As per the previous chart on the percentage of private ownership of gold as a portion of total assets is historically low. Based on the above reasoning on why you should own gold and the fact that there are few easible alternatives that look palatable at this juncture, I believe the view for gold over the next 3-5 years looks especially good. In saying this, there will be volatility, and if history is any guide, it will be severe volatility at times.
As the previous graphs showed, the current cash and debt markets globally comprise approx. USD $450 Trillion. If only 5% of this amount sought refuge in the gold market, which is only currently worth USD $30 trillion, this would have a substantial impact on the price of gold. This is not even allowing for any rotation of capital from the global property and share markets. It is also important to note that foreigners have a net position in the US of approximately USD $26 Trillion in USD assets (shares and bonds) at the moment. Should the USD weaken severely, there would be pressure on those foreigners to repatriate that capital.
Luke Gromen who is an analyst with Forest From The Trees and I thoroughly recommend that you subscribe to his services says that the fact that China and others are now using gold as a neutral reserve asset (after trade) the commodities markets which has flows 10-15 times the size of the gold market will also have a meaningful impact on the price of gold. In layman’s terms, the gold price will need to get higher to facilitate these transactions.

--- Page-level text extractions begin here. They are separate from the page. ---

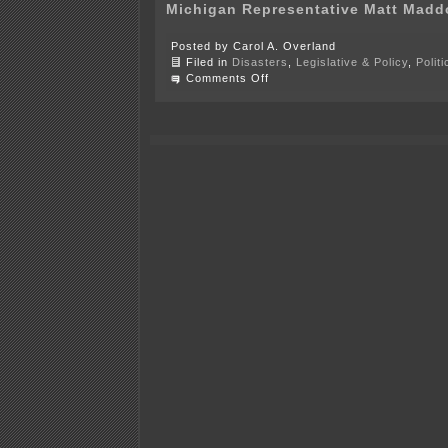
Michigan Representative Matt Madd
Posted by Carol A. Overland
Filed in
Disasters
,
Legislative & Policy
,
Polit
on
Comments Off
6
or
more
states’
legislators
part
of
fracas
in
D.C.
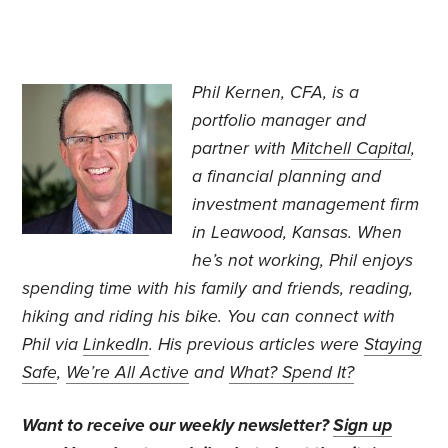
Phil Kernen, CFA, is a
portfolio manager and
partner with
Mitchell Capital
,
a financial planning and
investment management firm
in Leawood, Kansas. When
he’s not working, Phil enjoys
spending time with his family and friends, reading,
hiking and riding his bike. You can connect with
Phil via
LinkedIn
. His previous articles were
Staying
Safe
,
We’re All Active
and
What? Spend It?
Want to receive our weekly newsletter?
Sign up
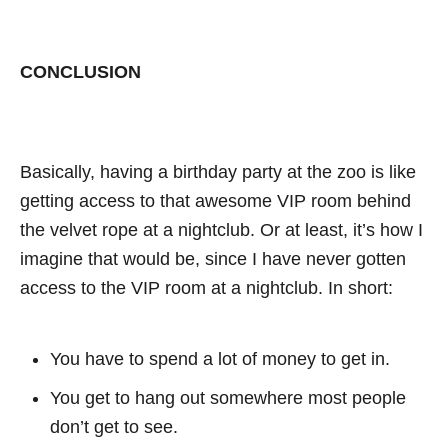
CONCLUSION
Basically, having a birthday party at the zoo is like
getting access to that awesome VIP room behind
the velvet rope at a nightclub. Or at least, it’s how I
imagine that would be, since I have never gotten
access to the VIP room at a nightclub. In short:
You have to spend a lot of money to get in.
You get to hang out somewhere most people
don’t get to see.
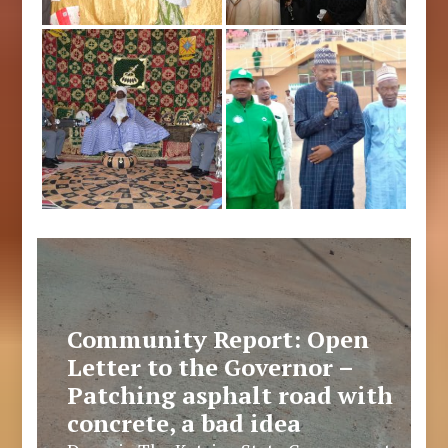
Community Report: Open
Letter to the Governor –
Patching asphalt road with
concrete, a bad idea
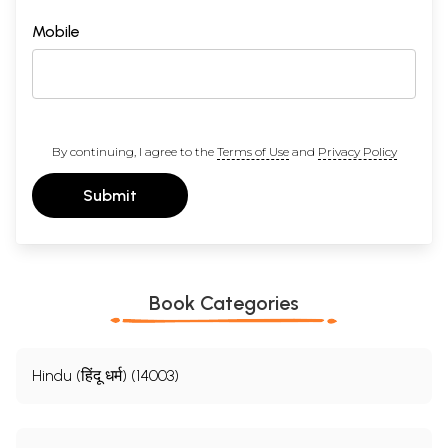
Mobile
By continuing, I agree to the
Terms of Use
and
Privacy Policy
Submit
Book Categories
Hindu (हिंदू धर्म) (14003)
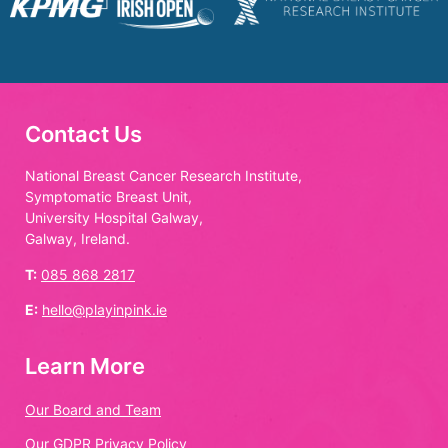
Contact Us
National Breast Cancer Research Institute,
Symptomatic Breast Unit,
University Hospital Galway,
Galway, Ireland.
T:
085 868 2817
E:
hello@playinpink.ie
Learn More
Our Board and Team
Our GDPR Privacy Policy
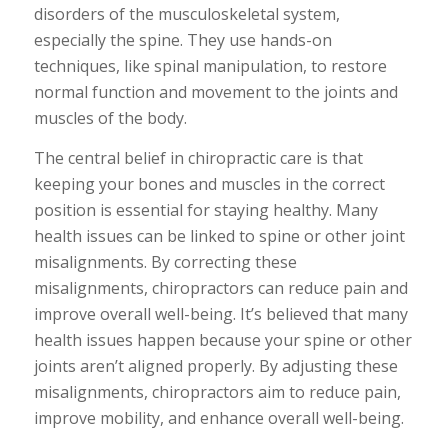
disorders of the musculoskeletal system,
especially the spine. They use hands-on
techniques, like spinal manipulation, to restore
normal function and movement to the joints and
muscles of the body.
The central belief in chiropractic care is that
keeping your bones and muscles in the correct
position is essential for staying healthy. Many
health issues can be linked to spine or other joint
misalignments. By correcting these
misalignments, chiropractors can reduce pain and
improve overall well-being. It’s believed that many
health issues happen because your spine or other
joints aren’t aligned properly. By adjusting these
misalignments, chiropractors aim to reduce pain,
improve mobility, and enhance overall well-being.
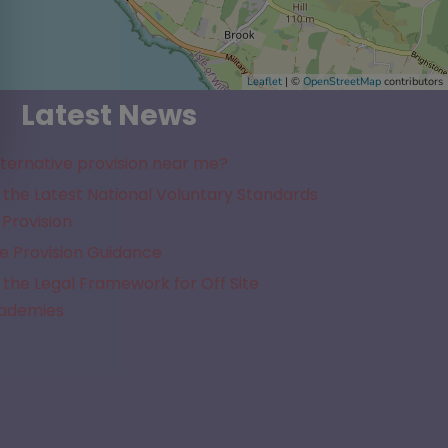
Leaflet
| ©
OpenStreetMap
contributors
Latest News
lternative provision near me?
the Latest National Voluntary Standards
 Provision
e Provision Guidance
the Legal Framework for Off Site
cademies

In my view, it appears the West is looking at Bitcoin as a possible alternative to gold, but the East is definitely looking at gold and not Bitcoin (they see it as a Western infrastructure). Given that the East have all the surpluses in trade and the advantage with purchasing Power Parity in making actual things in my mind, it is safer to go with what is their preference.
In short, you should seek professional financial advice on whether to hold gold and what portion of gold you should hold in your portfolio.
What will the future price of gold be?
In short, no one knows.
In saying that, the view within the investment world is changing.
Goldman Sachs and UBS, who are big players in the existing financial infrastructure, have recently put out price targets of USD $4,900 and USD $4,200 respectively.
People like Ray Dalio, who was the founder of Bridgewater Associates, have done a lot of education around the benefits of owning gold and have always said you should own 10% in a portfolio. Morgan Stanley and Jeffrey Gundlach, founder of DoubleLine Capital, have recently stated that an allocation to gold of 20% and 25% respectively is not excessive.
If we move back to a Gold Standard, the mathematics behind what the price of gold needs to be to facilitate is multiples higher than the current price. Even if we don’t have a formal gold standard, assuming the market determines by defacto that we should, the impact on price will be little different.
The other question is, if you sold your gold, what asset would you own in the hope of getting better returns than those of gold?
Personally, I have no idea what the future price of gold will be, but I do believe it will be higher than the current price if we were to look in 3 or 5 years’ time. Furthermore, from a portfolio perspective, it remains an important inclusion for most investors, notwithstanding recent moves.
This information is general advice and does not take account of investors’ objectives, financial situation or needs. Before acting on this general advice, investors should therefore consider the appropriateness of the advice having regard to their objectives, financial situation or needs.